Grudgingly, wondering if Elegy hadn't been putting words in Kretzoi's hands, I consented. I had to. Elegy was, in truth, the director of our project. And grudgingly I escorted Kretzoi down to the hangar floor in order to admit him through the fence's twin gates into the presence of our sleeping captive. . . .
CHAPTER NINE
BOJANGLES
Bojangles didn't eat. Although Komm-service personnel brought him fodder from the Wild—succulent fronds, skeins of prodigal epiphytic roots, the pale egglike pods of the lorqual tree—nothing that we put before him tempted him. Each evening when Bojangles fell asleep, Kretzoi would bring out of the compound the wilted remains of that day's menu. I burned the noxious leftovers in a pit behind the hangar, offended by the smell but thankful for an opportunity to stand outside in the evening air. Sometimes, burning them, I would request another delivery of the Komm-service guards who patrolled the perimeters of the hangar and who dropped by at set times to see if there was anything we needed. So well did these guards suppress their curiosity about our "experiment" that I often wondered if they were human.

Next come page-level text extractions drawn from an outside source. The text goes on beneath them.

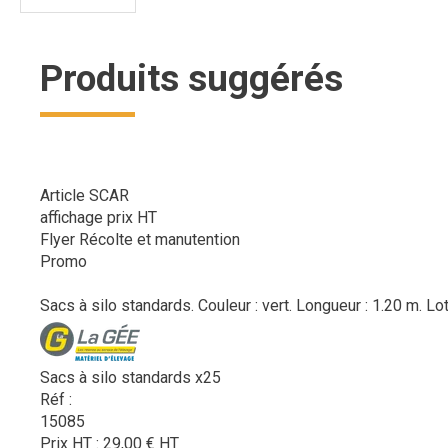
Produits suggérés
Article SCAR
affichage prix HT
Flyer Récolte et manutention
Promo
Sacs à silo standards. Couleur : vert. Longueur : 1.20 m. Lo
Sacs à silo standards x25
Réf :
15085
Prix HT :
29,00
€
HT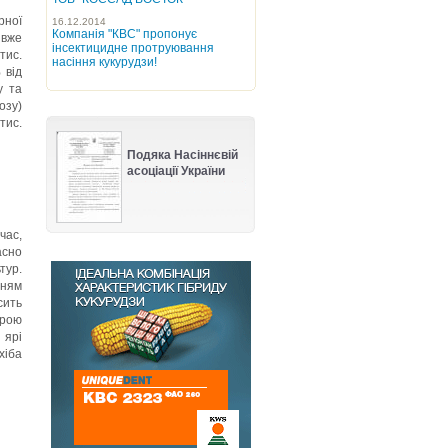
рної
16.12.2014
Компанія "КВС" пропонує
 вже
інсектицидне протруювання
тис.
насіння кукурудзи!
 від
у та
озу)
тис.
Подяка Насіннєвій
асоціації України
час,
асно
тур.
нням
сить
урою
 ярі
хіба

Be thankful for small favors. Elegy told me. She referred in particular to the fact that Bojangles listlessly drank all the water
we set out for him, apparently absorbing most of it into the mitochondria of his body cells. He pissed infrequently, usually in the dribbling fashion of a human male with prostate or urethral difficulties. (A hose, as Moses prophesied with a degree of inadvertent irony, was more than adequate to the task of poolside sanitation. Elegy and I alternated custodial duties down there, usually after releasing Kretzoi each evening for food and rest.) But Bojangles's readiness to quench his thirst seemed to be indicative of an involuntary will to live. Sometimes it was hard to tell whether he wished to live or to die.